#### SUPPLIED ENTRIES

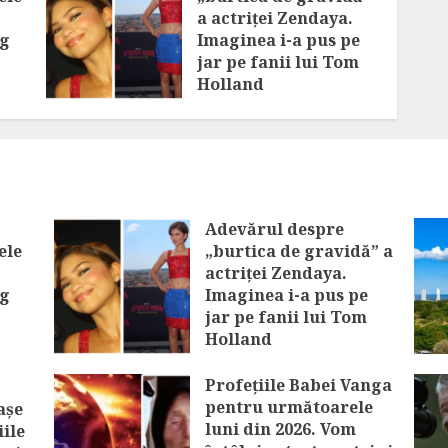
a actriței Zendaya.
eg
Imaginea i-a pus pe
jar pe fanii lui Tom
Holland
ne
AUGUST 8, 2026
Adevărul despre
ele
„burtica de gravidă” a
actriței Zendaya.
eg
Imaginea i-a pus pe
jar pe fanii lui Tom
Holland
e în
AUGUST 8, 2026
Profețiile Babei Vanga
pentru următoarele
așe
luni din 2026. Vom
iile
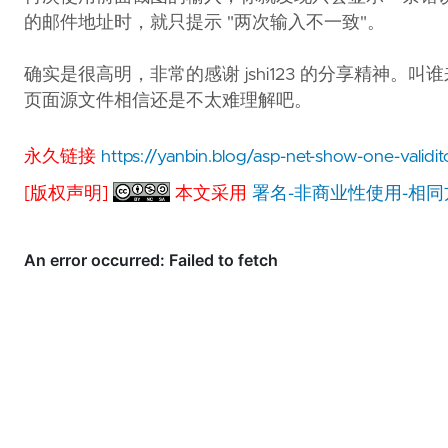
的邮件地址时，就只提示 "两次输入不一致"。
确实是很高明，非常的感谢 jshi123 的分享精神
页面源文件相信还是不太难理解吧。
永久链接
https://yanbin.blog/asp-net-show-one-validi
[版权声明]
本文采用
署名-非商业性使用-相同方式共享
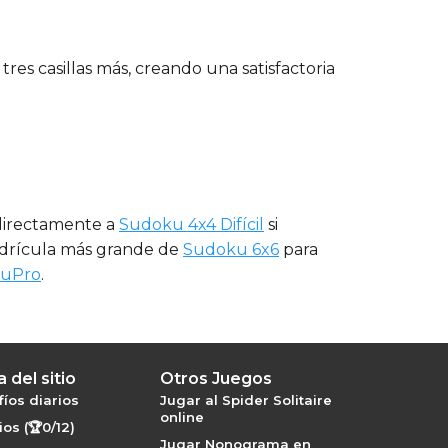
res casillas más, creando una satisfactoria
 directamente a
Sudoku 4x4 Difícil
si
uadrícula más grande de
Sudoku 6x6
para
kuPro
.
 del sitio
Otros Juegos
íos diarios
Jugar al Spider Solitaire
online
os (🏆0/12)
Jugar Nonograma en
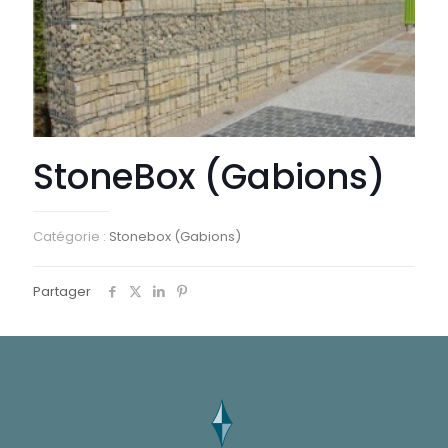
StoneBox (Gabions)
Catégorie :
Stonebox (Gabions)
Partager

########
#### SUPPLIED ENTRIES

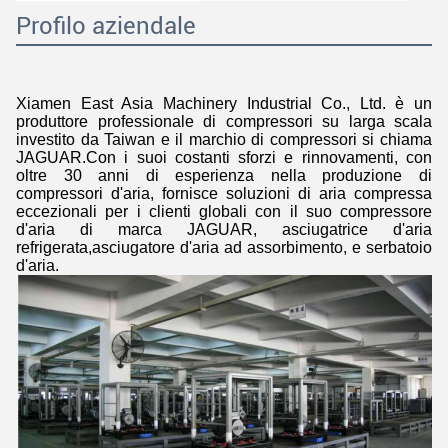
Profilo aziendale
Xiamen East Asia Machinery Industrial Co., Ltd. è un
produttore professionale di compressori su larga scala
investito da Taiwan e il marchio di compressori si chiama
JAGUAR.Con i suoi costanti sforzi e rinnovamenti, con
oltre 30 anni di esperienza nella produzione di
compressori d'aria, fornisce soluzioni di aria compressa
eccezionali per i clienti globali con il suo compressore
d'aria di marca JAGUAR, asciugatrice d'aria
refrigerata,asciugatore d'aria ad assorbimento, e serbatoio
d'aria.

########

» **BRIEF**
Copy each line of the preceding material that contains "compressori".

» **RESULT FOR THIS TASK**
produttore professionale di compressori su larga scala
investito da Taiwan e il marchio di compressori si chiama
compressori d'aria, fornisce soluzioni di aria compressa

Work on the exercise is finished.